#### Provided entries
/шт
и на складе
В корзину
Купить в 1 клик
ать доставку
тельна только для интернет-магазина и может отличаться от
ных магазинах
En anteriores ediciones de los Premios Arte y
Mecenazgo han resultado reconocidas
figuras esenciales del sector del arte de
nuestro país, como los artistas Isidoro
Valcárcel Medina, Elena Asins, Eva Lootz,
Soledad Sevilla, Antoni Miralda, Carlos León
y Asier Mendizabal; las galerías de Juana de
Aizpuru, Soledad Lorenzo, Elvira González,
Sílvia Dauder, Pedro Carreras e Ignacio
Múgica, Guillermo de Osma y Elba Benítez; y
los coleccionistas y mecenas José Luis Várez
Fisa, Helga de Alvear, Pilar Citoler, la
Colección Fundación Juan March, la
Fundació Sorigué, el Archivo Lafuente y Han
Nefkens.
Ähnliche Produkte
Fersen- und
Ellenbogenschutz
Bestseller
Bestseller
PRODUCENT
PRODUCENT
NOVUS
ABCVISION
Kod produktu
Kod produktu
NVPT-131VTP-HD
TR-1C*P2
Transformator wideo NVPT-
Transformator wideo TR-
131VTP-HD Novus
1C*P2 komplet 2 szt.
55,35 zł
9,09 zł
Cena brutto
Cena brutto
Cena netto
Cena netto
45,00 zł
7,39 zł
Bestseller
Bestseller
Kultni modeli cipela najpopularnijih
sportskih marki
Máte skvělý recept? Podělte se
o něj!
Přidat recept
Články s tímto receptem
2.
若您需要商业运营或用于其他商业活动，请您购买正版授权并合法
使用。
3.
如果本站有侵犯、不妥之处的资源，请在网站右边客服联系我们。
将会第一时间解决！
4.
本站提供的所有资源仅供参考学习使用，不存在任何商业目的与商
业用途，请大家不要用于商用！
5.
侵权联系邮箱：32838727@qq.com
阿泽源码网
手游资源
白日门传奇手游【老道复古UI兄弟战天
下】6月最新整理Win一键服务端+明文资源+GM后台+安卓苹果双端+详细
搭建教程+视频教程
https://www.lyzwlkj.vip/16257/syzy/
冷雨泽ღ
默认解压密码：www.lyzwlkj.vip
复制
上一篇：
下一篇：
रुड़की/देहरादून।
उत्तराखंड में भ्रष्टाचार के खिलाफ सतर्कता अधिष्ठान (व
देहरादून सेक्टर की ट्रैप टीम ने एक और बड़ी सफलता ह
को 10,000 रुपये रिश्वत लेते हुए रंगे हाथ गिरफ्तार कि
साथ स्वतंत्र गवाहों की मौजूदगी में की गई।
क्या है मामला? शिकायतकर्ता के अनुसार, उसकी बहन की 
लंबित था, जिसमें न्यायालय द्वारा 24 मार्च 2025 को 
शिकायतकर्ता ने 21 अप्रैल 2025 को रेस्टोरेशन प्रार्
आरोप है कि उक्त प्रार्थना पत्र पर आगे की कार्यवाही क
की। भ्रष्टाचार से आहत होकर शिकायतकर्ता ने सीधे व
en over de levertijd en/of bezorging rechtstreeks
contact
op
########
- [Problem details] Print, exactly as given, the lines from the one with "Fersen- und" through the last line of the material above, and no others.

- [Solution]
Fersen- und
Ellenbogenschutz
Bestseller
Bestseller
PRODUCENT
PRODUCENT
NOVUS
ABCVISION
Kod produktu
Kod produktu
NVPT-131VTP-HD
TR-1C*P2
Transformator wideo NVPT-
Transformator wideo TR-
131VTP-HD Novus
1C*P2 komplet 2 szt.
55,35 zł
9,09 zł
Cena brutto
Cena brutto
Cena netto
Cena netto
45,00 zł
7,39 zł
Bestseller
Bestseller
Kultni modeli cipela najpopularnijih
sportskih marki
Máte skvělý recept? Podělte se
o něj!
Přidat recept
Články s tímto receptem
2.
若您需要商业运营或用于其他商业活动，请您购买正版授权并合法
使用。
3.
如果本站有侵犯、不妥之处的资源，请在网站右边客服联系我们。
将会第一时间解决！
4.
本站提供的所有资源仅供参考学习使用，不存在任何商业目的与商
业用途，请大家不要用于商用！
5.
侵权联系邮箱：32838727@qq.com
阿泽源码网
手游资源
白日门传奇手游【老道复古UI兄弟战天
下】6月最新整理Win一键服务端+明文资源+GM后台+安卓苹果双端+详细
搭建教程+视频教程
https://www.lyzwlkj.vip/16257/syzy/
冷雨泽ღ
默认解压密码：www.lyzwlkj.vip
复制
上一篇：
下一篇：
रुड़की/देहरादून।
उत्तराखंड में भ्रष्टाचार के खिलाफ सतर्कता अधिष्ठान (व
देहरादून सेक्टर की ट्रैप टीम ने एक और बड़ी सफलता ह
को 10,000 रुपये रिश्वत लेते हुए रंगे हाथ गिरफ्तार कि
साथ स्वतंत्र गवाहों की मौजूदगी में की गई।
क्या है मामला? शिकायतकर्ता के अनुसार, उसकी बहन की 
लंबित था, जिसमें न्यायालय द्वारा 24 मार्च 2025 को 
शिकायतकर्ता ने 21 अप्रैल 2025 को रेस्टोरेशन प्रार्
आरोप है कि उक्त प्रार्थना पत्र पर आगे की कार्यवाही क
की। भ्रष्टाचार से आहत होकर शिकायतकर्ता ने सीधे व
en over de levertijd en/of bezorging rechtstreeks
contact
op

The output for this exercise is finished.